Progressive Retinaatrophie (JPH2-PRA)
Progressive retinal atrophy (JPH2-PRA)
General description
In the breed Shih Tzu, a genetic variant ot the JPH2 (junctophilin) gene has been found that might be associated with PRA. The onset of PRA signs in the affected dogs was reported by owners at 5-9 years of age.
Breeds
Shih Tzu
Order details
Test number | 8752 |
Abbreviation | JPH2-PRA |
Sample material | 0.5 ml EDTA blood, 2x cheek swab, 1x special swab (eNAT) |
Test duration | 3-5 working days |
Test specifications
Symptom complex | ophthalmic |
Inheritance | autosomal recessive |
Age of onset | 5-9 years |
Causality | causally |
Gene | JPH2 |
Mutation | A-C |
Literature | OMIA:000830-9615 |
Detailed description
Canine progressive retinal atrophies (PRA) are genetically heterogeneous diseases characterized by retinal degeneration and subsequent blindness. While there are PRA mutations that are shared by multiple breeds, many seem to be private to a single breed or are found in breeds sharing similar ancestral backgrounds.
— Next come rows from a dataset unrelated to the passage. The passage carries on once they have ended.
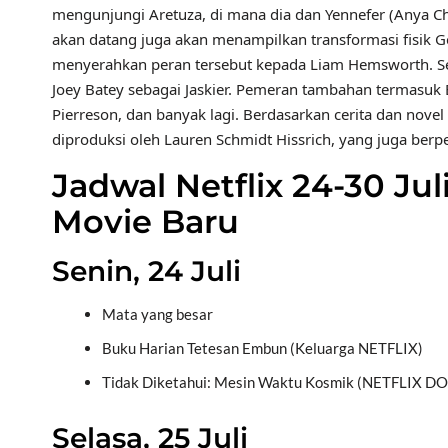
mengunjungi Aretuza, di mana dia dan Yennefer (Anya 
akan datang juga akan menampilkan transformasi fisik Gera
menyerahkan peran tersebut kepada Liam Hemsworth. Serial
Joey Batey sebagai Jaskier. Pemeran tambahan termasu
Pierreson, dan banyak lagi. Berdasarkan cerita dan novel
diproduksi oleh Lauren Schmidt Hissrich, yang juga ber
Jadwal Netflix 24-30 Ju
Movie Baru
Senin, 24 Juli
Mata yang besar
Buku Harian Tetesan Embun (Keluarga NETFLIX)
Tidak Diketahui: Mesin Waktu Kosmik (NETFLIX
Selasa, 25 Juli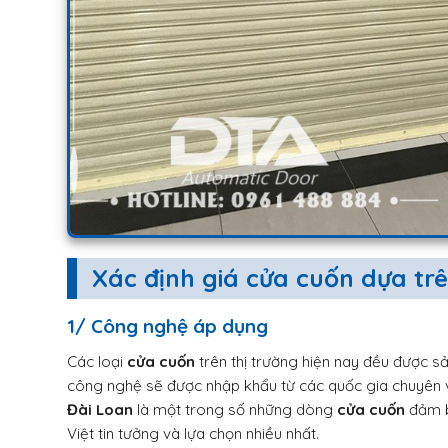
Xác định giá cửa cuốn dựa trê
1/ Công nghệ áp dụng
Các loại
cửa cuốn
trên thị trường hiện nay đều được sả
công nghệ sẽ được nhập khẩu từ các quốc gia chuyên
Đài Loan
là một trong số những dòng
cửa cuốn
đảm bả
Việt tin tưởng và lựa chọn nhiều nhất.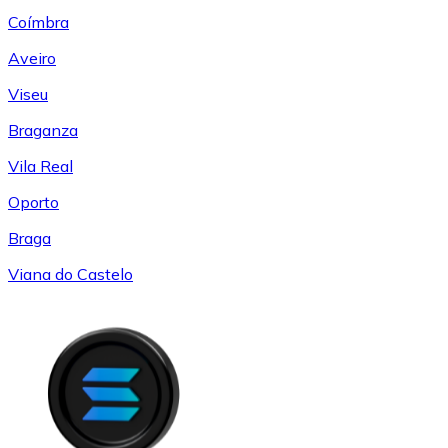
Coímbra
Aveiro
Viseu
Braganza
Vila Real
Oporto
Braga
Viana do Castelo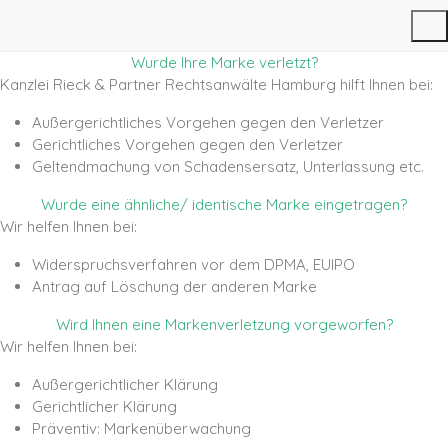
Wurde Ihre Marke verletzt?
Kanzlei Rieck & Partner Rechtsanwälte Hamburg hilft Ihnen bei:
Außergerichtliches Vorgehen gegen den Verletzer
Gerichtliches Vorgehen gegen den Verletzer
Geltendmachung von Schadensersatz, Unterlassung etc.
Wurde eine ähnliche/ identische Marke eingetragen?
Wir helfen Ihnen bei:
Widerspruchsverfahren vor dem DPMA, EUIPO
Antrag auf Löschung der anderen Marke
Wird Ihnen eine Markenverletzung vorgeworfen?
Wir helfen Ihnen bei:
Außergerichtlicher Klärung
Gerichtlicher Klärung
Präventiv: Markenüberwachung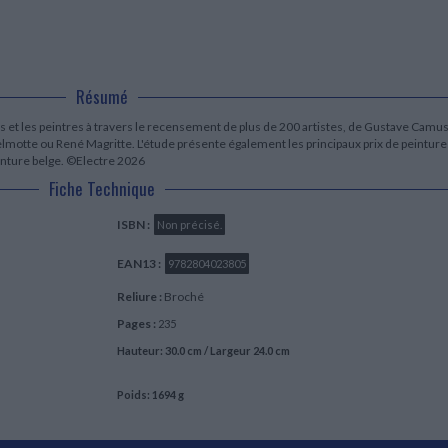
LITTÉRATURE DE VOYAGE
Dictionnaires Français
Histoire moderne
Relations et politiques
internationales
Dictionnaires Bilingues
Récits des voyageurs et des
Histoire contemporaine
explorateurs
Sécurité nationale - Défense
Langues universitaires -
BIOGRAPHIES HISTORIQUES
Dictionnaires et méthodes
ECOLOGIE - ENVIRONNEMENT
Biographies historiques
Méthodes Langues Grand public
Résumé
Ecologie
Français langues étrangères
HISTOIRE - GÉNÉRALITÉS
es et les peintres à travers le recensement de plus de 200 artistes, de Gustave Camu
Historiographie
motte ou René Magritte. L'étude présente également les principaux prix de peinture
Etudes historiques
inture belge. ©Electre 2026
Généalogie - Héraldique
Fiche Technique
Franc-maçonnerie
ISBN :
Non précisé.
EAN13 :
9782804023805
Reliure :
Broché
Pages :
235
Hauteur: 30.0 cm / Largeur 24.0 cm
Poids: 1694 g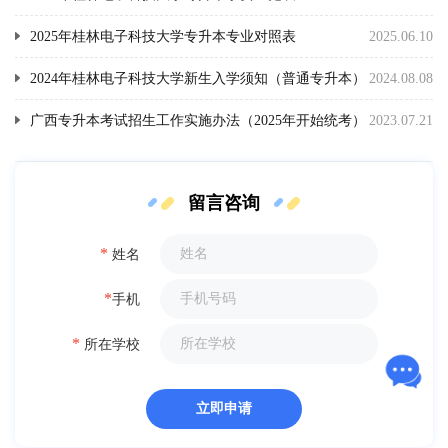
2025年桂林电子科技大学专升本专业对照表
2025.06.10
2024年桂林电子科技大学新生入学须知（普通专升本）
2024.08.08
广西专升本考试招生工作实施办法（2025年开始统考）
2023.07.21
留言咨询
*
姓名
*
手机
*
所在学校
立即申请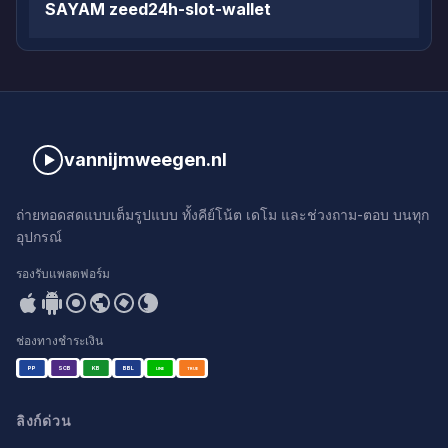
SAYAM zeed24h-slot-wallet
vannijmweegen.nl
ถ่ายทอดสดแบบเต็มรูปแบบ ทั้งคีย์โน้ต เดโม และช่วงถาม-ตอบ บนทุก
อุปกรณ์
รองรับแพลตฟอร์ม
ช่องทางชำระเงิน
PP
SCB
KB
BBL
LINE
TRUE
ลิงก์ด่วน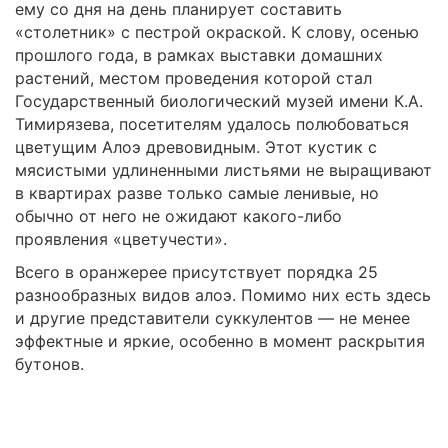
ему со дня на день планирует составить
«столетник» с пестрой окраской. К слову, осенью
прошлого года, в рамках выставки домашних
растений, местом проведения которой стал
Государственный биологический музей имени К.А.
Тимирязева, посетителям удалось полюбоваться
цветущим Алоэ древовидным. Этот кустик с
мясистыми удлиненными листьями не выращивают
в квартирах разве только самые ленивые, но
обычно от него не ожидают какого-либо
проявления «цветучести».
Всего в оранжерее присутствует порядка 25
разнообразных видов алоэ. Помимо них есть здесь
и другие представители суккулентов — не менее
эффектные и яркие, особенно в момент раскрытия
бутонов.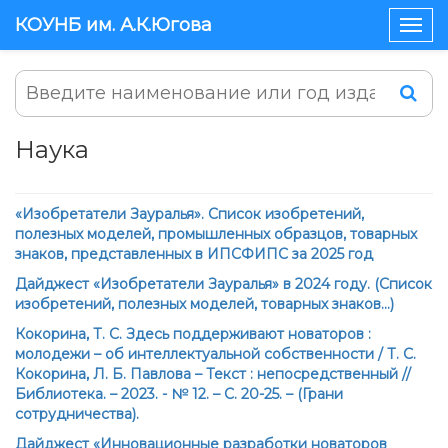
КОУНБ им. А.К.Югова
Togg
navig
Наука
«Изобретатели Зауралья». Список изобретений,
полезных моделей, промышленных образцов, товарных
знаков, представленных в ИПСФИПС за 2025 год
Дайджест «Изобретатели Зауралья» в 2024 году. (Список
изобретений, полезных моделей, товарных знаков...)
Кокорина, Т. С. Здесь поддерживают новаторов :
молодежи – об интеллектуальной собственности / Т. С.
Кокорина, Л. Б. Павлова – Текст : непосредственный //
Библиотека. – 2023. - № 12. – С. 20-25. – (Грани
сотрудничества).
Дайджест «Инновационные разработки новаторов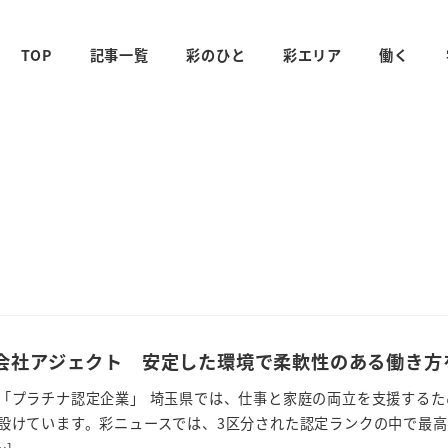
TOP
記事一覧
彩のひと
彩エリア
働く
会社アジェクト 安定した環境で柔軟性のある働き方
「プラチナ認定企業」 埼玉県では、仕事と家庭の両立を支援するた
設けています。彩ニュースでは、3区分された認定ランクの中で最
Typical signs found by ophthalmoscopic examination are widespread tapetal hyper-reflectivity and retinal vascular attenuation. Genetic testing complements clinical eye examinations with the advantage of detecting known PRA mutations before breeding age or before clinical signs present.\n\nIn the breed Shih Tzu, a genetic variant in the JPH2 (junctophilin) gene has been found that might be associated with PRA. Members of the junctophilin family of proteins are responsible for maintaining subcellular architecture and regulation calcium-handling proteins in a variety of neuronal networks. The onset of PRA signs in the affected dogs was reported by owners at 5-9 years of age.